Todo encajaba de manera macabra. Mi infancia, los análisis de sangre mensuales a los que mi madre me sometía sin explicación, los cheques anónimos que llegaban a nuestra casa. Mi madre lo había sabido todo y había callado por miedo.
—Si te entrego a un hospital normal, no entenderán tu condición —dije, procesando la información a toda velocidad—. Y si volvemos a la policía, nos matarán.
—Hay un hombre —dijo Maya, sacando una nota arrugada de su bolsillo—. El doctor Marcus Vance. Él era el genetista principal del proyecto, pero renunció cuando descubrió que iban a exterminar a los clones defectuosos. Vive escondido en las afueras de la ciudad. Él puede hacer la transfusión de médula en secreto y salvarnos.
Sin dudarlo, me dirigí hacia la dirección que indicaba la nota, una propiedad aislada cerca del lago Michigan. Al llegar, nos recibió un hombre mayor de barba canosa y mirada cansada. El doctor Vance no se sorprendió al vernos; parecía haber estado esperando este momento durante años.
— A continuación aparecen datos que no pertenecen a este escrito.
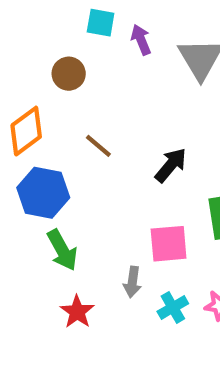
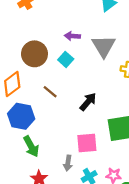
cyan square: (101, 23) -> (66, 59), moved, turned 32
purple arrow: (141, 40) -> (72, 36), turned -64
brown circle: (69, 74) -> (35, 54), size x1.5

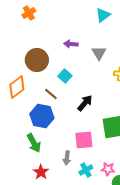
gray triangle: (104, 46) -> (99, 53), size x0.7
cyan square: (66, 59) -> (65, 76), moved
blue hexagon: (21, 116) -> (42, 116), moved

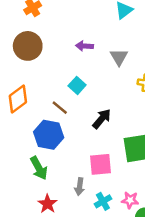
brown circle: (37, 60) -> (28, 46), moved

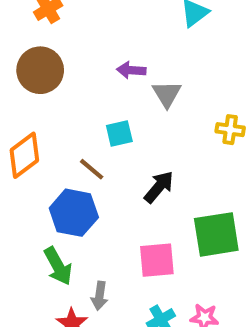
gray triangle: (119, 57) -> (167, 94), moved
cyan square: (77, 85) -> (119, 134), turned 35
gray arrow: (80, 187) -> (100, 296), moved

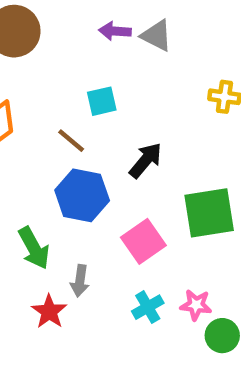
gray triangle: (167, 94) -> (157, 35), moved, turned -32
blue hexagon: (74, 213) -> (82, 195), moved
pink square: (157, 260) -> (143, 241), turned -30

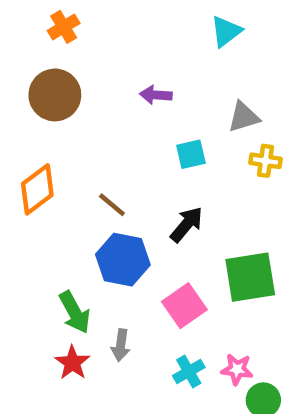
gray triangle: (157, 35) -> (244, 117), moved, turned -44
cyan square: (102, 101) -> (191, 154), moved
red star: (49, 311) -> (72, 363), moved

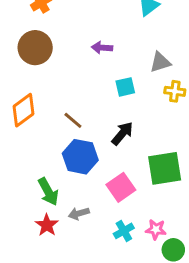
gray arrow: (121, 345) -> (79, 213), turned 66

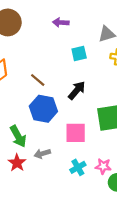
pink square: (121, 187) -> (76, 133), turned 35

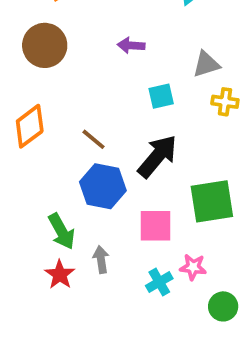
black arrow: (77, 90) -> (157, 156), size x1.4
gray arrow: (42, 154) -> (101, 260), turned 98
pink star: (103, 166) -> (193, 267), moved

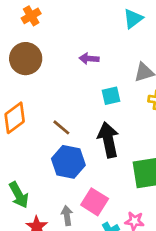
black arrow: (157, 156) -> (108, 140), turned -52
pink square: (156, 226) -> (95, 202), moved, turned 32
green arrow: (62, 231) -> (19, 195), moved

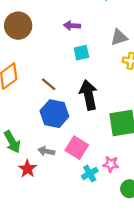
cyan square: (111, 96) -> (81, 53), moved
gray arrow: (67, 216) -> (46, 151), moved, turned -70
—Sabía que tarde o temprano una de ustedes vendría —dijo Vance, haciéndonos pasar a un laboratorio improvisado en el sótano de la casa—. Clara, lamento profundamente lo que te hicieron cuando eras una niña. Es hora de poner fin a esta atrocidad.
El procedimiento era arriesgado y doloroso, pero era la única opción. Sin anestesia completa por la falta de equipo sofisticado, me sometí a la extracción de médula ósea para transferírsela a Maya. El dolor fue insoportable, pero al ver a esa niña —mi propia sangre, la extensión de mi existencia— luchando por su vida, no dudé ni un solo segundo.
Horas más tarde, mientras Maya descansaba estabilizada, las luces de la casa parpadearon. El doctor Vance miró por la ventana y palideció.
—Nos encontraron. Miller y la gente de Aethelgard están afuera.
Vance nos entregó un disco duro con todos los archivos confidenciales, los nombres de los inversores, las ubicaciones de los laboratorios y las pruebas en video de los experimentos humanos.
—Salgan por el túnel subterráneo que da hacia el muelle —nos ordenó Vance, tomando una escopeta del armario—. Yo ganaré tiempo. Lleven esto a los medios de comunicación nacionales. Hagan que el mundo entero se entere.
Corrimos por el estrecho túnel mientras escuchábamos los disparos y las detonaciones a nuestras espaldas. Salimos al muelle justo a tiempo para subir a una pequeña lancha de motor. Al alejarnos por las oscuras aguas del lago, vimos la casa de Vance arder en llamas en la distancia.
Tres días después, enviamos de forma anónima todo el contenido del disco duro a las cadenas de televisión más grandes del país y al FBI federal. El escándalo fue catastrófico. Aethelgard Pharmaceuticals fue intervenida por el gobierno, decenas de ejecutivos y el propio detective Miller fueron arrestados bajo cargos de tráfico humano y experimentos ilegales.
Hoy, seis meses después, Maya y yo vivimos bajo una nueva identidad en un pequeño pueblo frente al mar. Legálmente, he logrado adoptar a la niña que nunca di a luz, pero que ahora es mi hija en todos los sentidos posibles. Aunque la ciencia la creó en un tubo de ensayo, el vínculo que nos une es más real que el de cualquier familia ordinaria. Nos salvamos la vida mutuamente y, por primera vez, ambas podemos mirar hacia el futuro sin tener que escondernos en la sombra.